Page images and extracted text:

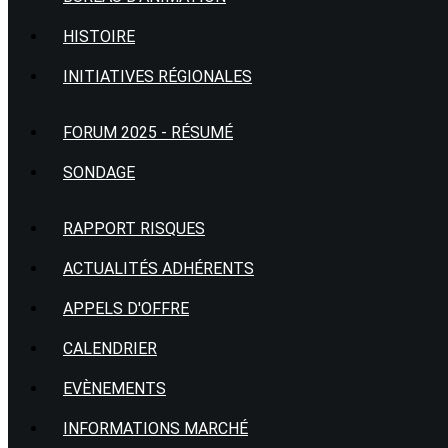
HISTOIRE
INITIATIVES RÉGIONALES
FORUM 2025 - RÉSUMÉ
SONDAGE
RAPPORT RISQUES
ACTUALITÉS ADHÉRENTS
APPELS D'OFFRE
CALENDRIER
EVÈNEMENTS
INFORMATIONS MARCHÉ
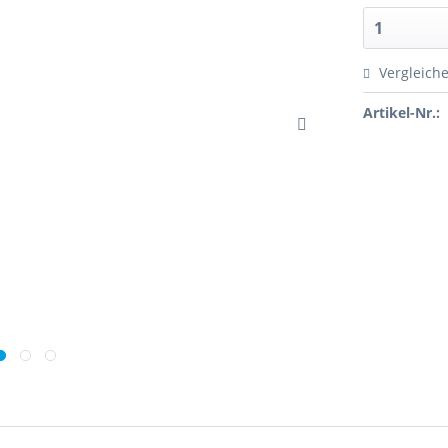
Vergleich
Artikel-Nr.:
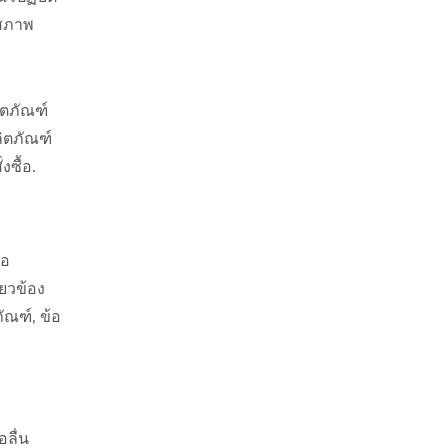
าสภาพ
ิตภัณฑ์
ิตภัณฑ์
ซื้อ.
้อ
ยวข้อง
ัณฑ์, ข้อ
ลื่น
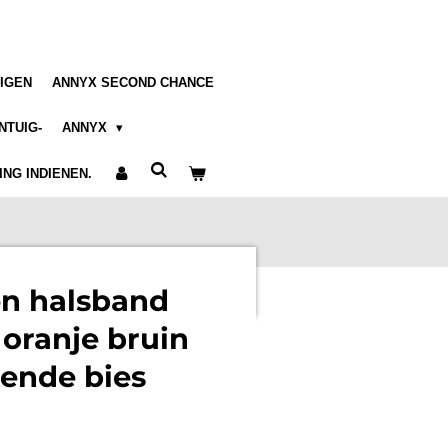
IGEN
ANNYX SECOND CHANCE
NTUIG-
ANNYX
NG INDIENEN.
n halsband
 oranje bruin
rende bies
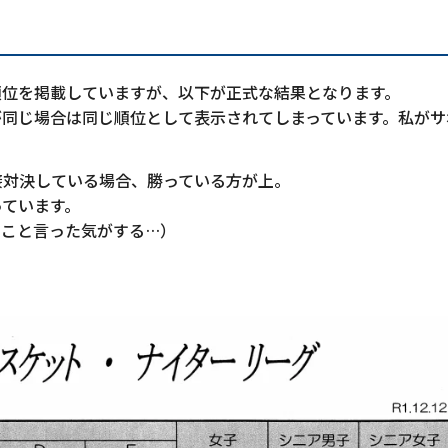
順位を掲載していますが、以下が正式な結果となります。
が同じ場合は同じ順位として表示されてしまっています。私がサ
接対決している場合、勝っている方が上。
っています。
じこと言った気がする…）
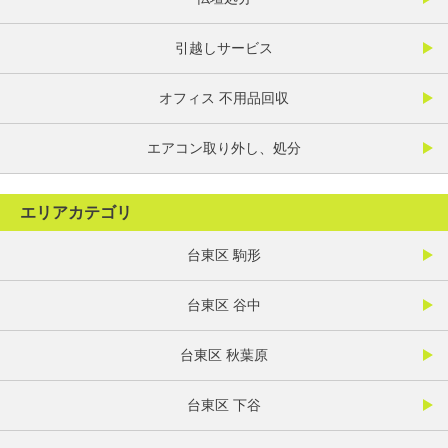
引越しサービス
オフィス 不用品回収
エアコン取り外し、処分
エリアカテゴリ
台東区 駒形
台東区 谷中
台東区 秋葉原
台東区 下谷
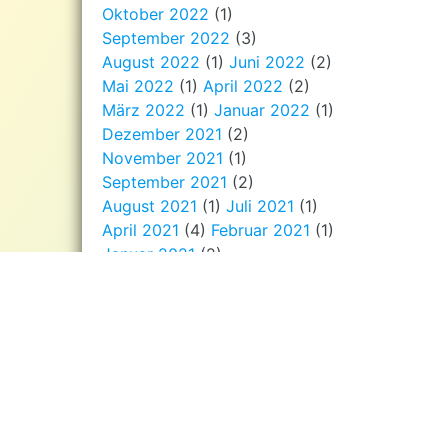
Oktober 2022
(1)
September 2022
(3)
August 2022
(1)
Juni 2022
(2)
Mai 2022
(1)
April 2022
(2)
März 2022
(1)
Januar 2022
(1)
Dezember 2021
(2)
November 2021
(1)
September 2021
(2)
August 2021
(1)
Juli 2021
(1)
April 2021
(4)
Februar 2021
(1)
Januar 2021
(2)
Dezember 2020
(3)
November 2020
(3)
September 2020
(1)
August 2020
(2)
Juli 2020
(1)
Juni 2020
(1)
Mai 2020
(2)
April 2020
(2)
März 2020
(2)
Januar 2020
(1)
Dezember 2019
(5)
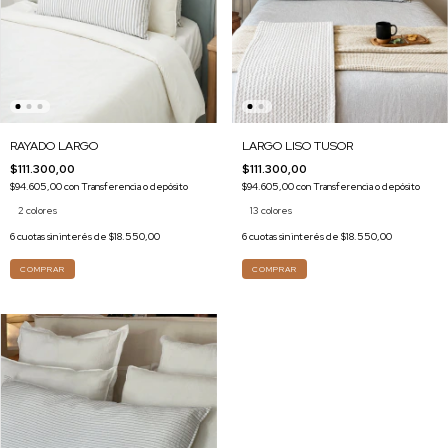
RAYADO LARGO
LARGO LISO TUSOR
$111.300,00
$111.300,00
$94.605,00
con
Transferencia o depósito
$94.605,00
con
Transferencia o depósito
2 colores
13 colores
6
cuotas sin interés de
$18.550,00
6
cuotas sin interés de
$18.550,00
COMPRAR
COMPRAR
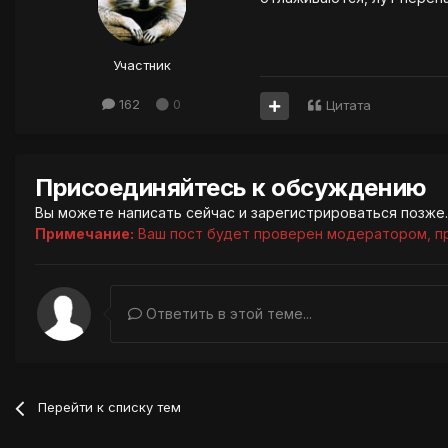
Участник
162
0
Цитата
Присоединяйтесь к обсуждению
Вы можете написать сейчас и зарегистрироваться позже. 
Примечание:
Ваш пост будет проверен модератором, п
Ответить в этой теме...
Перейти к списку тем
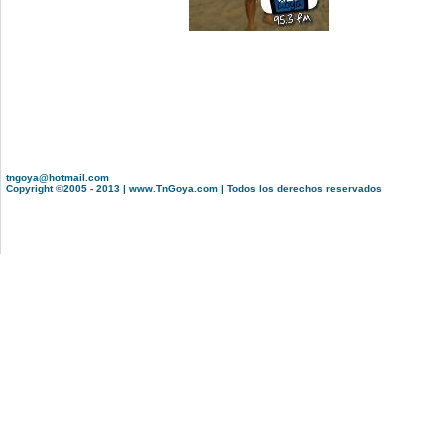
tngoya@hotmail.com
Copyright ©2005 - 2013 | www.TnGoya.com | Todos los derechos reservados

Goal of the exercise>
Search the data for the string "September" and copy every line where it appears.

Response area>
September 2022
September 2021
September 2020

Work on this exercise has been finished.